-- Opening Marker --

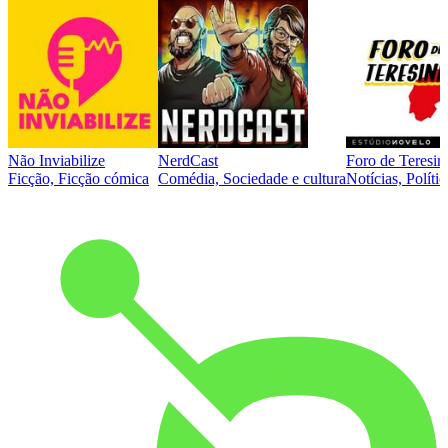
Não Inviabilize
NerdCast
Foro de Teresin
Ficção, Ficção cómica
Comédia, Sociedade e cultura
Notícias, Polític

-- Closing Marker --

#### [DIRECTIONS FOR THIS TASK]
Search the data for "Ficção, Ficção cómica". Beginning with that line, set down every line through the last exactly.

#### [EXPECTED ANSWER]
Ficção, Ficção cómica
Comédia, Sociedade e cultura
Notícias, Polític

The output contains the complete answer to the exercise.